The things you need to consider is that she is done with you (and I am truly sorry that it turned out this way)

 

Those words that she has written will mess your mind up pretty bad maybe even cause you to consider ending your own life. But let me tell you that almost ALL the girls use somewhat similiar lines to what she sent to you. You are taking those words extremely seriously. Due to this, you will not be able to eat, you will not be able to sleep, it will affect your job/school work and pretty much its going to destroy you mentally. You will not be the same with people and you will start to push people away.

 

But in order to win in this situation you need to be able to see beyond what your mind is allowing you to see. That message she sent you is laughable. It is completely useless and it should NOT have any power over you. It is easy to say all these things but difficult to set into practice. But I know the outcomes of these situations and it could be terrible for you if you do not slowly cut yourself away from this girl.

 

You can say to her something like " I do agree with you that we should be friends. And I am sorry with all that you are going through this time.
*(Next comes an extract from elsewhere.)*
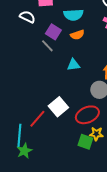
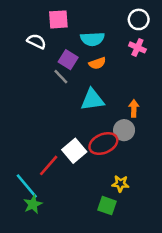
cyan triangle: (73, 65) -> (92, 100), size x1.5
red ellipse: (87, 115) -> (103, 144), moved
cyan line: (19, 136) -> (27, 186), turned -45
green square: (85, 142) -> (107, 206), moved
I also had some of the best days of my life with you. Wish you all the best in your life"

 

Now be a man, and start to pursue something with some other girl. If you could get this girl, you can get another. Do not try to see what she is doing or who she is going out with. Please continue to eat/sleep and live your life properly. This girl has made up her mind. Do not ruin your mental health and life on the decision of this girl who you spent some good days with. The reality of life is quite different to what we perceive it to be when we are growing up. This isn't Cinderella or beauty and the beast or some other disney love story. So please do not sit down in some corner and cry like a prince who has lost his princess. Men do all those things because our minds are too connected to all those fairy tales and less with reality.